“加之这些人里本就没几个身子骨好的,我只怕如今这样更要悲痛成疾、我原本是托你大嫂子照看照看的,谁知她不知是真病了还是怎么的,方才竟教人传话给我说,才刚狠哭了一场,哀痛过度,竟发了偏头疼的旧疾,倒不能料理事务了。”
“这节骨眼儿上撂挑子,教我如何再找人替她去?姑娘们和太太又都是金贵的主儿,也不能随便拉个人来照看。”
凤姐儿很有些抱怨李纨的意思,又转而对迎春道:“幸好有个你,方才旁人都没想起
,妹妹倒先照顾起众人吃喝来了。”
“我想着如今也没有比妹妹更妥帖合适的人选了,就想着把照管内眷的事交给妹妹,妹妹就算不看我的面儿,也看太太姑娘们的面儿,再不就看死去的老太太的面儿罢……”
迎春忙道:“二嫂子这话严重了。”
她自己心下思量,觉得凤姐儿所虑也不是没有道理的。贾母这丧事绵延这么些时日,出殡之前,不说别的,众至亲每日早晚都要在灵前跪拜烧晨昏纸,还要哭灵、接待前来祭拜的女眷宾客等等,本就哀伤悲痛,又要长时这般操劳,极易将身子煎熬出病来。
更不要说现如今府内许多人本就带着病,方才王夫人守灵,才跪了一会儿就实在撑不住,只得教人架着先回房歇息了。
还有黛玉,哭得肝肠寸断,众人瞧着她不大支持得住的模样,都劝她先回去歇息,谁料黛玉执意不肯,一定要为老太太守着,最终又哭又跪的直晕倒在了灵堂上……
好在请了太医来说是无碍,只是悲伤过度厥过去了,好生休养便是了。
这两位再加上如今也不知是真病还是假病的李纨,老太太这后事才将将开始,就已倒下去三个……

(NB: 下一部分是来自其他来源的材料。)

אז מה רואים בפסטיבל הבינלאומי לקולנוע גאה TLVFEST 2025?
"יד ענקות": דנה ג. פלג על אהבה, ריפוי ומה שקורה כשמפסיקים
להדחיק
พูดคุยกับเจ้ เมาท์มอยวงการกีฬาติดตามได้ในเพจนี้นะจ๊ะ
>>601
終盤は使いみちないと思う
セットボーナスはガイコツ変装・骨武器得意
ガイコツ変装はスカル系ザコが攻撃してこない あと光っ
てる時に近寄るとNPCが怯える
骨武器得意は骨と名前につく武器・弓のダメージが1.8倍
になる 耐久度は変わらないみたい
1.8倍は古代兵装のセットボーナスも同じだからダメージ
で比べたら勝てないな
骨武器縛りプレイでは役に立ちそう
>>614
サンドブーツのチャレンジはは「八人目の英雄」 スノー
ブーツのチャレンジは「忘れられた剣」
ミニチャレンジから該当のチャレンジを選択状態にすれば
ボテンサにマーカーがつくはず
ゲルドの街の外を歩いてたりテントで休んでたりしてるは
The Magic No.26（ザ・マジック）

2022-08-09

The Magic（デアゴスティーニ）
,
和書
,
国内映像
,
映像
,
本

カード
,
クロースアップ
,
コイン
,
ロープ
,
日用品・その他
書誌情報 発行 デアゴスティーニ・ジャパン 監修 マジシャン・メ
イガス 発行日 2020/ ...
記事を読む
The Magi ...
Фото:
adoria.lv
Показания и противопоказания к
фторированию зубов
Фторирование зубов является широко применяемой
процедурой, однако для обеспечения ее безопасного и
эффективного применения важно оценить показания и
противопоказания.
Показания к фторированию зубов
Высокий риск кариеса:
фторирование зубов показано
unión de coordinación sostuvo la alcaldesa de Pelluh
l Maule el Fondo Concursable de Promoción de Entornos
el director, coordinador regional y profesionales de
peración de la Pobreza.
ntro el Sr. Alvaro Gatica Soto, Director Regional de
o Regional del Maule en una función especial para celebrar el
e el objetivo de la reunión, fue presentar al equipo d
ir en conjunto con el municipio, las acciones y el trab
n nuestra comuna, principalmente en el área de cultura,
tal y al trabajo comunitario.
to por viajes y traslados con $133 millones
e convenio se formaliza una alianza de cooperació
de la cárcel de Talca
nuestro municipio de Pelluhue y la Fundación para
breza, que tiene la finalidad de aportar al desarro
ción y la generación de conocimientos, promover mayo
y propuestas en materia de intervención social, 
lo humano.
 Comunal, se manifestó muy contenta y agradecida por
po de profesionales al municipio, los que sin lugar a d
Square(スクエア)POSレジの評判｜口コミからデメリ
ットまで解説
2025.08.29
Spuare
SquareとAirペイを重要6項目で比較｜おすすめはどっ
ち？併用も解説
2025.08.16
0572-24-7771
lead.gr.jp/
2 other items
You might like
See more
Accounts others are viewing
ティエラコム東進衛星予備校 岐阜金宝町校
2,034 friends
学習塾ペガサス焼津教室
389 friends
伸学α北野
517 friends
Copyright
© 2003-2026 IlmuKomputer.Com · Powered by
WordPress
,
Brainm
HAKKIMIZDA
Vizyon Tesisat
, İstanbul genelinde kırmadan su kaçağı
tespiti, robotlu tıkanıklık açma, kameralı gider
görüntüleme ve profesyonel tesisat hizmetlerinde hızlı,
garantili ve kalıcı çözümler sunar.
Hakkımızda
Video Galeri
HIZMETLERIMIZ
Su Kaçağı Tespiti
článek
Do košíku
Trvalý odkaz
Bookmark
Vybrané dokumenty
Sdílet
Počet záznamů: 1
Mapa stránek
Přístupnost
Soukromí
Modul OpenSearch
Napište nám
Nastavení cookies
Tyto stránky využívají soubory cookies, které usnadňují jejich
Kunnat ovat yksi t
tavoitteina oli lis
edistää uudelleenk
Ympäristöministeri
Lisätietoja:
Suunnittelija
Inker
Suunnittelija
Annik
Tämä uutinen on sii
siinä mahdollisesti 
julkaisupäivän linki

凤姐儿那边总理着老太太丧仪,自是千头万绪,就是再能也难免有分身乏术,倒是应该找个妥当的人帮衬照料着内眷才是。
思及此,迎春便道:“这事儿我倒是没什么不愿意接的,且照顾
姑娘们和太太们也是我该当该份的,只是我这身份是出嫁的女儿,回娘家管事,只怕……”
嫁出去的女儿泼出去的水,出嫁女回娘家指手画脚的,名不正言不顺不说,恐怕下头的人也不会听她的调派。
“这个妹妹倒不必担心,”凤姐儿摆手道,“有我在,那些个丫头婆子必不敢不听你的。且我也会将此事告知太太们,太太们都肯了,我看谁还敢嚼蛆!”
迎春等的便是这话呢,当即便道:“如此,我便接下这差了。”
那凤姐儿了却一桩心事,自是连声谢她不提。
迎春这人,不答应还好若答应了做一件事,便定会尽心尽力。且经过这些时日的相处,贾府的姑娘太太们于她在一定程度上而言也算是半个亲人了,她也愿意照顾她们。
于是从这日起,迎春便又搬回了缀锦楼住着,每日里,王夫人、黛玉等的药案饮食她都要亲自过问。早晚举哀哭灵,迎春担忧众人哀极伤身,也都时时上前温言劝慰开解。又烦了阎济慈,开了疏肝解郁、故本理气的保养药茶来,叫人每日熬了送给老爷太太姑娘们饮用。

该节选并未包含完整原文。